Tuesday, July 24, 2012

What Is Data De-Duplication and How It Works?

Hello all, 

Data De-Duplication means comparing objects(files and blocks) and removing all duplicated objects and  keep only unique objects. So, the results is a smaller group of data(files and blocks). For example,


If you look at the picture above, de-duplication has removed all duplicated data. The result is a smaller group of data. And, of course, there is a way to reproduce the original data. I’ll explain that.

What is the advantage of De-duplication?
  1.  Reduced backup cost:  you can save a huge amount of data in terms of size when you save de-duplicated data to tape or sending backups to remote site using WAN or LAN.
  2. Reduced WAN and LAN Bandwidth: Using de-duplicated data, you can save bandwidth and reduce the cost of using WAN if you send your data to a remote site. 
  3. Reduced hardware cost: you need less tape and harddisk  
  4. Increased efficiency of storage  
De-Duplicated methods:
  1. File-based comparison and then compression:This method, which is an old method, uses operation system or application to compare files, for example, comparing the name, size, type, and date of modification. If all parameter matches, you can remove one of them. If you use a file-compression method, you can save more space too. In this method, the de-duplication ratio would be 2:1 or 3:1, which 50 % less data. This can be done through a script or operation system and it’s free.  
  2. File level hashing:It’s like file-based method but it’s more intelligent. File level hashing creates a unique mathematical hash for files. Then, it will compare the hashes for new files with the originals one. If the hashes match each other, it means the files are the same and it can be removed. This method requires an index table to store the hashes and it can be referenced quickly for match. Usually, the indexes are stored in RAM and they are very quick and don’t slow down the process of hash look up. 
  3. Block level hashing:  It’s the same concept as File level hashing but it works with the block of data. So, it’s independent of file system in OS or files themselves. So, the block of data means the way that data is stored on disk and it doesn’t care about the type of data. De-Duplication uses hash for blocks of data and compares every new block of data being stored through the de-duplication and it will remove the equal blocks.  
  4. Sub-Block level hashing: It works like Block level hashing but it’s much more sufficient. This is the most common method that used in enterprise today. It divides or slices a block of data into a set of sub blocks with a specific size. For example, it gets a 64KB block of data and creates 4 segments of 16KB each. Then it creates a unique hash for each slice or chunk of data.

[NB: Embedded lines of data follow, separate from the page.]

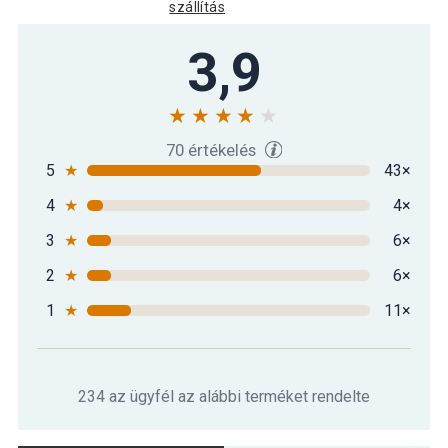
szállítás
3,9
70 értékelés
5
★
43×
4
★
4×
3
★
6×
2
★
6×
1
★
11×
234 az ügyfél az alábbi terméket rendelte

The hashes are stored in index hash table and it starts to compare the hashes. As you see in picture, the hashes for chunk number 1 and 3 are equal. So, it removes the duplicated chunk of data for segment 3 and it puts its hash as a pointer so the original data can be restored later.
 Please look at the picture below:

Segment 3 is removed and replaced with the hash as a pointer and now the original file takes less space. The original file can be rebuilt by replacing the hash for segment 3 with the data in segment 1.

       5.   Delta versioning: I will explain this method in my next blog post since it needs more explanations.

Hope you enjoyed.

Khosro Taraghi


  1. Phew, quiet a bit to process, but thanks for your explanation Khosro. I've heard about data deduplication and seen a few sites that offer their services, but I still want to know more about this new technology. Thanks again for your contribution.

  2. That is so much clearer to me now. I had no idea what de-duplication was. I had heard my cousin and friends talking about it. But I had no clue what they were saying. I was just nodding and going along with it. hahah. Kind of sad.